Sem conseguir se aproximar e se sentindo cada vez mais isolado, ele percebe um evento estranho: as ações começam a se repetir. As pessoas visitam os mesmos lugares, têm os mesmos diálogos e as mesmas reações. O ciclo se torna rotineiro: são sete dias que se repetem a cada semana que passa: Faustine visita a praia e conversa com Morel (figura importante no decorrer da história), as pessoas se reúnem ao redor da mesa de jantar, escutam música. Tudo se repete, e se repete e se repete em um ciclo infinito, cada vez mais quebrando o protagonista, que faz de tudo para compreender e tentar mudar a situação. Para nós leitores, fica a dúvida: será que ele está vivendo um ciclo, no qual o mesmo dia se repete? Ou seria a ilha um purgatório pós-vida?
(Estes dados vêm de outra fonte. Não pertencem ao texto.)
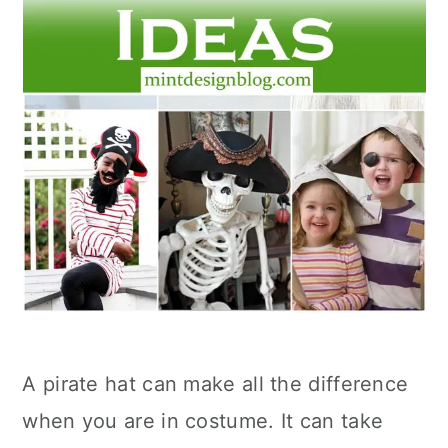
A pirate hat can make all the difference
when you are in costume. It can take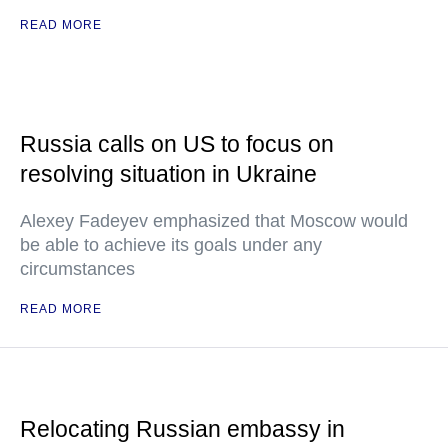
READ MORE
Russia calls on US to focus on
resolving situation in Ukraine
Alexey Fadeyev emphasized that Moscow would
be able to achieve its goals under any
circumstances
READ MORE
Relocating Russian embassy in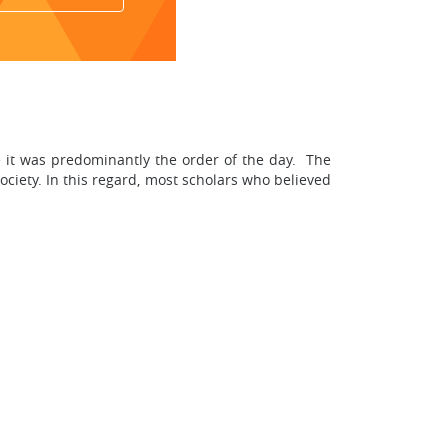
use it was predominantly the order of the day. The
society. In this regard, most scholars who believed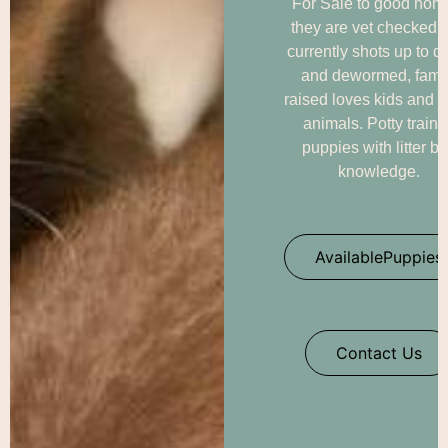
For Sale to good hom
they are vet checked 
currently shots up to d
and dewormed, fami
raised loves kids and o
animals. Potty train
puppies with litter b
knowledge.
AvailablePuppies
Contact Us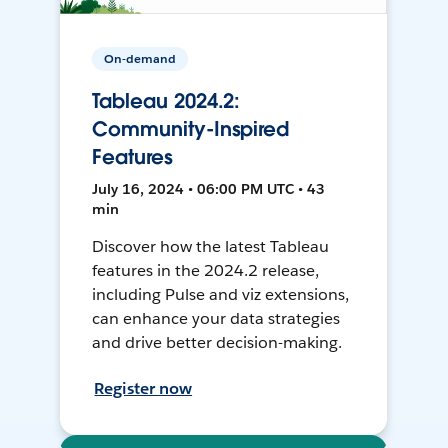
On-demand
Tableau 2024.2:
Community-Inspired
Features
July 16, 2024 • 06:00 PM UTC • 43
min
Discover how the latest Tableau
features in the 2024.2 release,
including Pulse and viz extensions,
can enhance your data strategies
and drive better decision-making.
Register now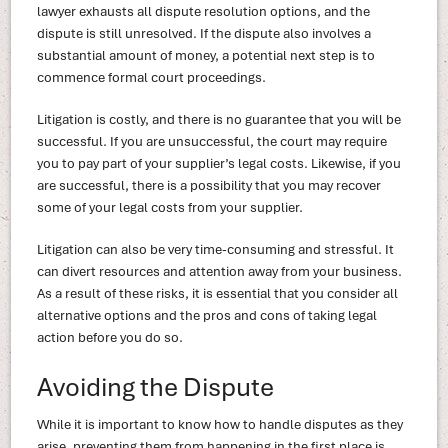
lawyer exhausts all dispute resolution options, and the
dispute is still unresolved. If the dispute also involves a
substantial amount of money, a potential next step is to
commence formal court proceedings.
Litigation is costly, and there is no guarantee that you will be
successful. If you are unsuccessful, the court may require
you to pay part of your supplier’s legal costs. Likewise, if you
are successful, there is a possibility that you may recover
some of your legal costs from your supplier.
Litigation can also be very time-consuming and stressful. It
can divert resources and attention away from your business.
As a result of these risks, it is essential that you consider all
alternative options and the pros and cons of taking legal
action before you do so.
Avoiding the Dispute
While it is important to know how to handle disputes as they
arise, preventing them from happening in the first place is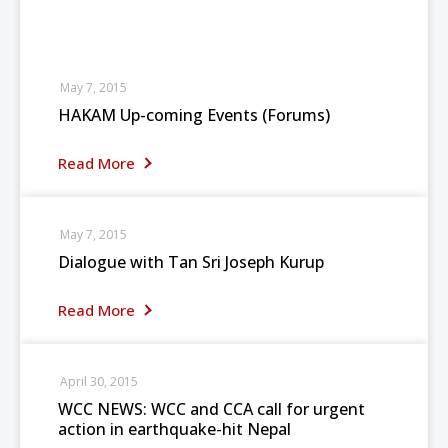
May 7, 2015
HAKAM Up-coming Events (Forums)
Read More
May 7, 2015
Dialogue with Tan Sri Joseph Kurup
Read More
April 30, 2015
WCC NEWS: WCC and CCA call for urgent
action in earthquake-hit Nepal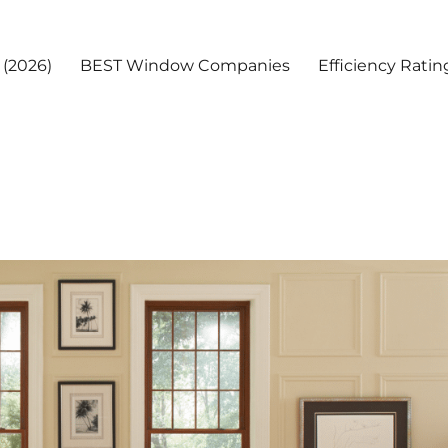
(2026)
BEST Window Companies
Efficiency Ratin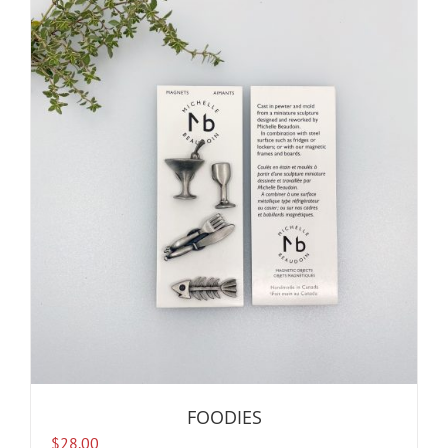
FOODIES
$
28.00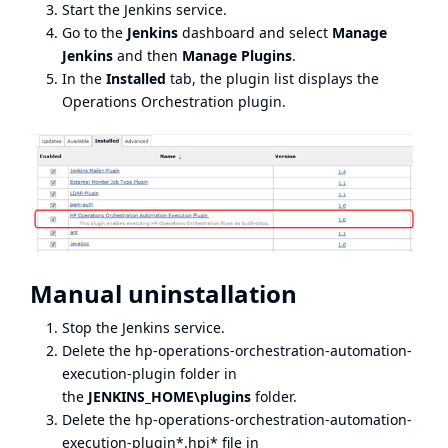
Start the Jenkins service.
Go to the
Jenkins
dashboard and select
Manage
Jenkins
and then
Manage Plugins
.
In the
Installed
tab, the plugin list displays the
Operations Orchestration plugin.
Manual uninstallation
Stop the Jenkins service.
Delete the hp-operations-orchestration-automation-
execution-plugin folder in
the
JENKINS_HOME\plugins
folder.
Delete the hp-operations-orchestration-automation-
execution-plugin*.hpi* file in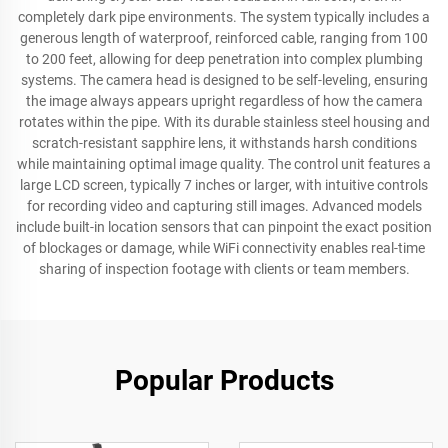
completely dark pipe environments. The system typically includes a
generous length of waterproof, reinforced cable, ranging from 100
to 200 feet, allowing for deep penetration into complex plumbing
systems. The camera head is designed to be self-leveling, ensuring
the image always appears upright regardless of how the camera
rotates within the pipe. With its durable stainless steel housing and
scratch-resistant sapphire lens, it withstands harsh conditions
while maintaining optimal image quality. The control unit features a
large LCD screen, typically 7 inches or larger, with intuitive controls
for recording video and capturing still images. Advanced models
include built-in location sensors that can pinpoint the exact position
of blockages or damage, while WiFi connectivity enables real-time
sharing of inspection footage with clients or team members.
Popular Products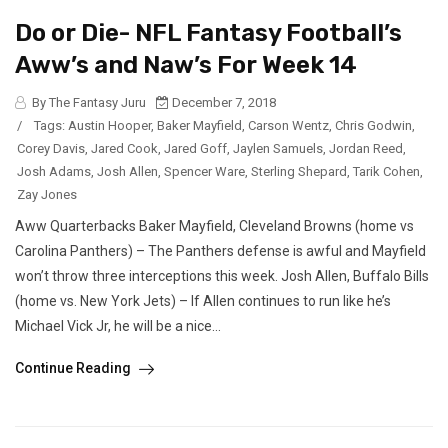
Do or Die- NFL Fantasy Football’s
Aww’s and Naw’s For Week 14
By The Fantasy Juru
December 7, 2018
/
Tags:
Austin Hooper
,
Baker Mayfield
,
Carson Wentz
,
Chris Godwin
,
Corey Davis
,
Jared Cook
,
Jared Goff
,
Jaylen Samuels
,
Jordan Reed
,
Josh Adams
,
Josh Allen
,
Spencer Ware
,
Sterling Shepard
,
Tarik Cohen
,
Zay Jones
Aww Quarterbacks Baker Mayfield, Cleveland Browns (home vs
Carolina Panthers) – The Panthers defense is awful and Mayfield
won’t throw three interceptions this week. Josh Allen, Buffalo Bills
(home vs. New York Jets) – If Allen continues to run like he’s
Michael Vick Jr, he will be a nice...
Continue Reading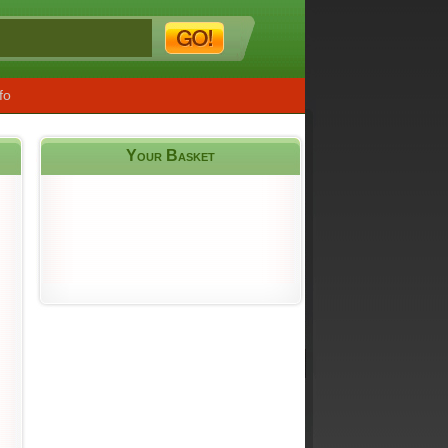
fo
Your Basket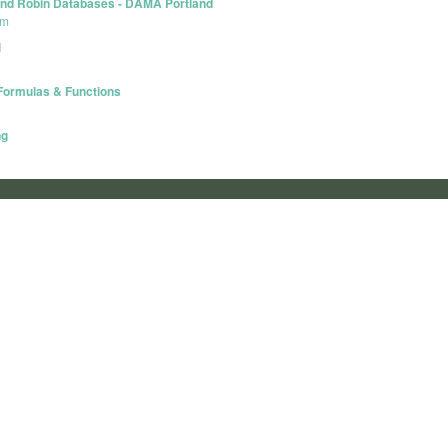
Round Robin Databases - DAMA Portland
um
l
 Formulas & Functions
ng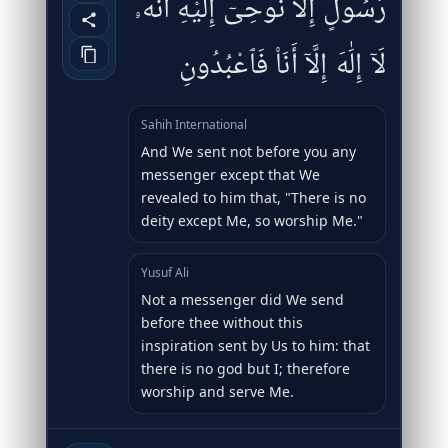
رَّسُولٍ إِلَّا نُوحِىٓ إِلَيْهِ أَنَّهُۥ
لَآ إِلَٰهَ إِلَّآ أَنَا۠ فَٱعْبُدُونِ
Sahih International
And We sent not before you any
messenger except that We
revealed to him that, "There is no
deity except Me, so worship Me."
Yusuf Ali
Not a messenger did We send
before thee without this
inspiration sent by Us to him: that
there is no god but I; therefore
worship and serve Me.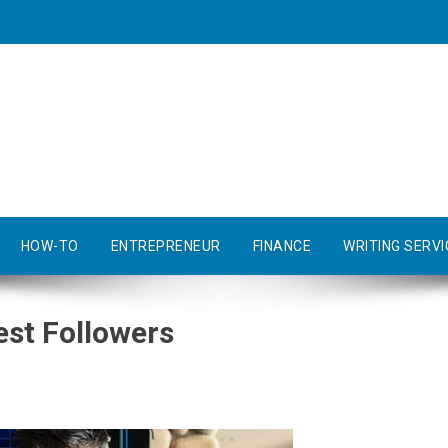
HOW-TO
ENTREPRENEUR
FINANCE
WRITING SERVI
est Followers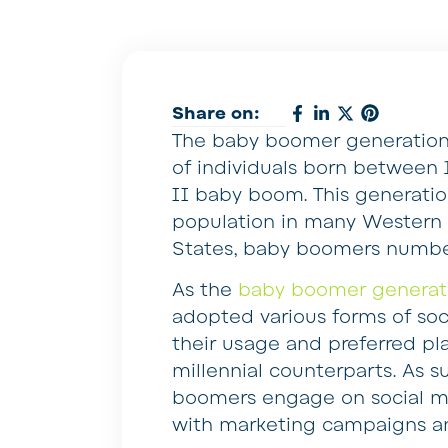
Share on:
The baby boomer generation 
of individuals born between 
II baby boom. This generatio
population in many Western c
States, baby boomers number 
As the
baby boomer generat
adopted various forms of soci
their usage and preferred pl
millennial counterparts. As 
boomers engage on social med
with marketing campaigns a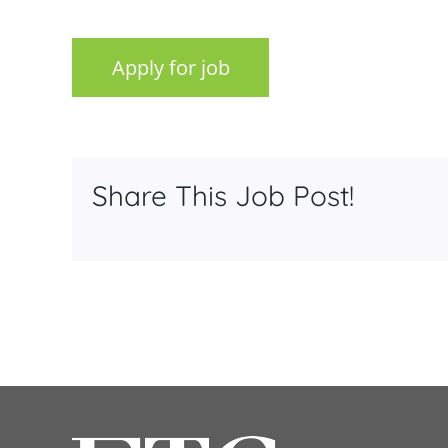
Share This Job Post!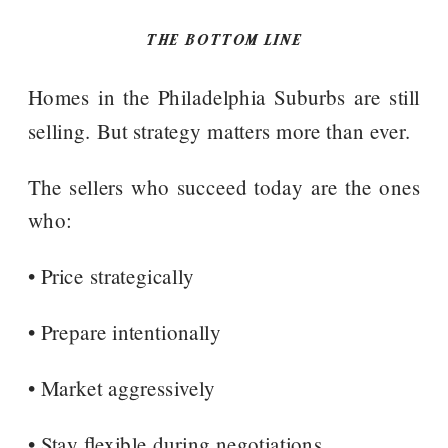
THE BOTTOM LINE
Homes in the Philadelphia Suburbs are still
selling. But strategy matters more than ever.
The sellers who succeed today are the ones
who:
• Price strategically
• Prepare intentionally
• Market aggressively
• Stay flexible during negotiations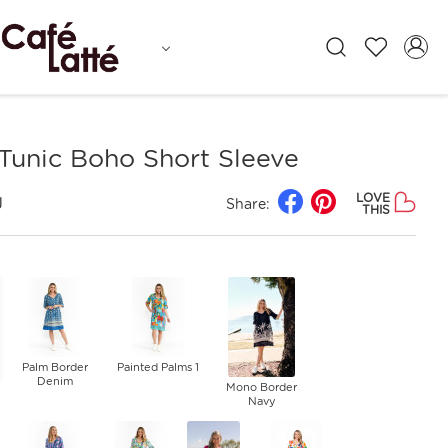
Tunic Boho Short Sleeve
LOVE
J
Share:
THIS
Palm Border
Painted Palms 1
Denim
Mono Border
Navy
Ou tudo não passa de uma alucinação? Os eventos fora do normal acontecem cada vez mais: sem contar muito para não estragar a experiência, além do declínio da sanidade do narrador, surgem dois sóis e a natureza parece lutar consigo mesma. Conforme a situação caminha, nos vemos cada vez mais envolvidos, querendo solucionar o mistério. As teorias iniciais se multiplicam e se tornam muitas, com milhares de possibilidades e pensamentos tanto em nós quanto no protagonista.

O auge se dá na descoberta do que é a tal Invenção de Morel e qual o seu papel na ilha e na vida dos personagens. É um dos momentos mais incríveis da obra. É o ápice da confusão entre real e imaginário, dos limites da tecnologia e de até onde se pode ir sem ultrapassar barreiras morais e éticas. Morel, personagem extremamente presente na história até o momento, revela sua verdadeira pessoa, e é possível termos um olhar mais íntimo sobre suas intenções e verdades, assim como o narrador.

O livro, ao mesmo tempo que curioso e envolvente, é fantasmagórico e opressivo. É uma viagem incrível e instigante, atual e nostálgica, que tem um final muito impactante. É um misto de ficção científica, literatura fantástica e drama psicológico. Com a narração (incrível, aliás) em primeira pessoa, nos imergimos completamente na história e vamos descobrindo, pouco a pouco, mais sobre a ilha junto com o protagonista. A escrita é feita de uma maneira muito única, como um diário escrito pelo homem, que nos conta sobre todas as suas emoções e pensamentos. Contudo, o diário é revisado por um editor misterioso, que adiciona notas de rodapé apontando discordâncias nas falas do protagonista, nos cativando e confundindo cada vez mais. São abordados assuntos muito interessantes como o avanço tecnológico (novamente, a obra foi escrita nos anos 40. E, ainda assim, Bioy Casares tem uma leitura extremamente atual sobre o assunto), solidão, psicologia e a própria realidade.

“O fato de não podermos compreender nada fora do tempo e do espaço talvez sugira que nossa vida não é apreciavelmente distinta da sobrevivência a ser obtida com esse aparelho.”